While you can use the funds you borrow from your home equity for any purpose, you may get the most benefit from using them toward a home renovation or remodeling project. The interest accrued on these loans and lines of credit are tax-deductible, as long as "the borrowed funds are used to buy, build, or substantially improve the taxpayer's home that secures the loan," according to the IRS.

And long-term, the equity you put back into your home using the borrowed money can help maintain its value over time. Learn more about home improvements that can best boost your home equity here and compare today's top home equity rates here now.

Pay down existing debt

With today's high interest rates, one of the best things you can do to improve your finances is pay down any existing debt

Compounding interest can result in thousands of additional dollars on top of the principal you borrow, whether you owe money on a personal loan, auto loan, credit card or something else. High-interest credit card debt, especially, may be earning upwards of 20% APY, depending on your card's terms. 

Your savings may be one way to help reduce your existing debt. If you have a large amount saved it could be worth putting some toward your debt while leaving enough to stay protected against emergencies. 

A home equity loan or line of credit may be another option for homeowners. It's especially important to meet the repayment terms of these borrowing options, or you could risk losing your home. But because they're secured against the value of your home, you may also qualify for lower interest rates than other debt consolidation options.

Save with a travel rewards credit card

A travel rewards credit card with rewards categories that fit with where you spend most can help you maximize the money you spend to put back toward future purchases. Plus, a travel rewards card can help you save on today's expensive travel costs — whether you're still considering a summer vacation or saving toward a trip during the winter holiday season. 

Take the $95 annual fee Chase Sapphire Preferred® Card, for example. You can earn points on the purchases you make today, then redeem those points toward travel at a value of 1.25 cents per point (when you redeem through Chase Ultimate Rewards). That means 60,000 points earned with the card — the amount you'll get from the welcome bonus after spending $4,000 within three months of account opening — is equal to $750 worth of travel through Chase.

If you're planning to travel anytime in the near future, opening a travel credit card today can help you save. Just make sure you avoid taking on high-interest debt by spending only what you can afford and paying your balance in full and on time each month. Find the right travel card for you here.

Travel Rewards Credit Cards

The bottom line

To set yourself up for financial success in the future, it pays to start taking action today.
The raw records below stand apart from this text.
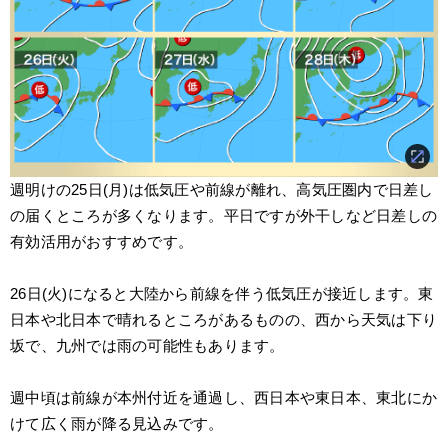
週明けの25日(月)は低気圧や前線が離れ、高気圧圏内で日差し
の届くところが多くなります。平日ですが外干しなど日差しの
有効活用がおすすめです。
26日(火)になると大陸から前線を伴う低気圧が接近します。東
日本や北日本で晴れるところがあるものの、西から天気は下り
坂で、九州では雨の可能性もあります。
週中頃は前線が本州付近を通過し、西日本や東日本、東北にか
けて広く雨が降る見込みです。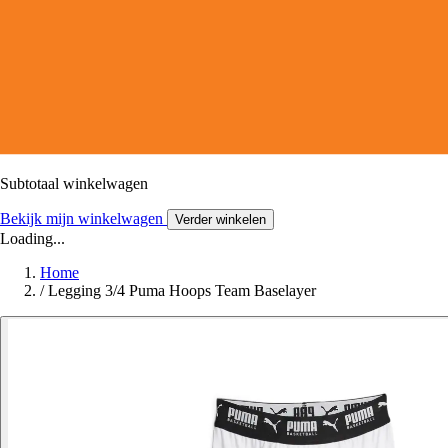
Subtotaal winkelwagen
Bekijk mijn winkelwagen
Verder winkelen
Loading...
Home
/
Legging 3/4 Puma Hoops Team Baselayer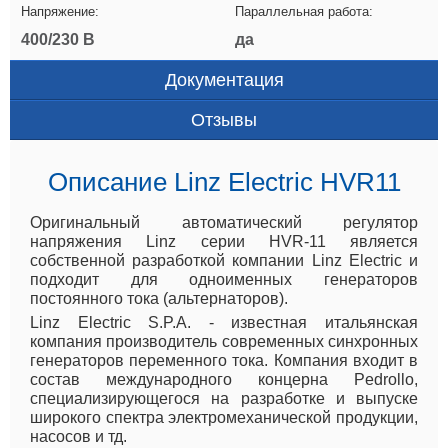
Напряжение:
Параллельная работа:
400/230 В
да
Документация
Отзывы
Описание Linz Electric HVR11
Оригинальный автоматический регулятор
напряжения Linz серии HVR-11 является
собственной разработкой компании Linz Electric и
подходит для одноименных генераторов
постоянного тока (альтернаторов).
Linz Electric S.P.A. - известная итальянская
компания производитель современных синхронных
генераторов переменного тока. Компания входит в
состав международного концерна Pedrollo,
специализирующегося на разработке и выпуске
широкого спектра электромеханической продукции,
насосов и тд.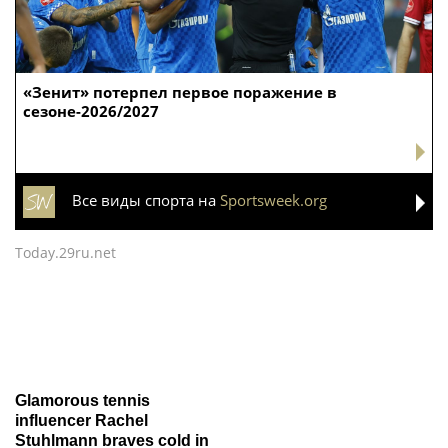
«Зенит» потерпел первое поражение в
сезоне-2026/2027
Все виды спорта на
Sportsweek.org
Today.29ru.net
Glamorous tennis
influencer Rachel
Stuhlmann braves cold in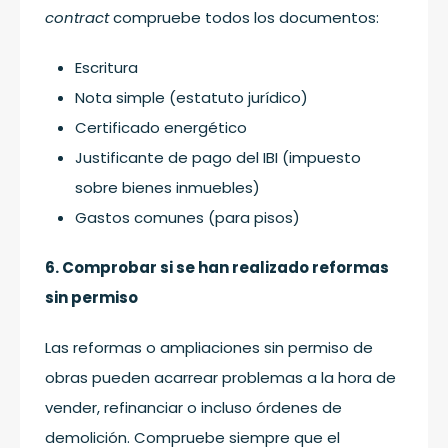
contract
compruebe todos los documentos:
Escritura
Nota simple (estatuto jurídico)
Certificado energético
Justificante de pago del IBI (impuesto
sobre bienes inmuebles)
Gastos comunes (para pisos)
6. Comprobar si se han realizado reformas
sin permiso
Las reformas o ampliaciones sin permiso de
obras pueden acarrear problemas a la hora de
vender, refinanciar o incluso órdenes de
demolición. Compruebe siempre que el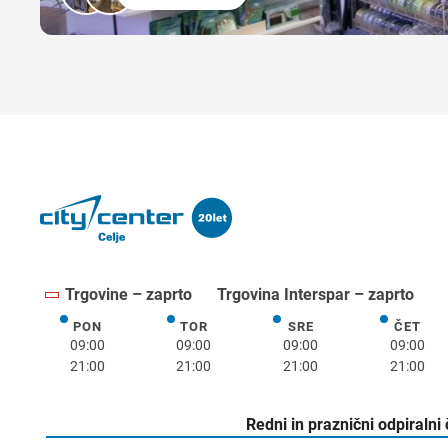
Trgovine – zaprto
Trgovina Interspar – zaprto
PON
TOR
SRE
ČET
ponedeljek
torek
sreda
četrte
09:00
09:00
09:00
09:00
21:00
21:00
21:00
21:00
Redni in praznični odpiralni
Given steep interest rates, prioritizing paying down high-interest debt while earning money on savings with a high-yield savings account can help you make the most of the current rate environment

At the same time, taking advantage of still-high home prices to borrow from your home equity at relatively low rates can help you access funds for maintaining that value or working toward other goals. And maximizing your spending with a travel rewards credit card can help you save on trips you take this summer or in the future. 

Start working on your financial plan for the summer to make sure you're on the right path to meet your financial goals this year and beyond.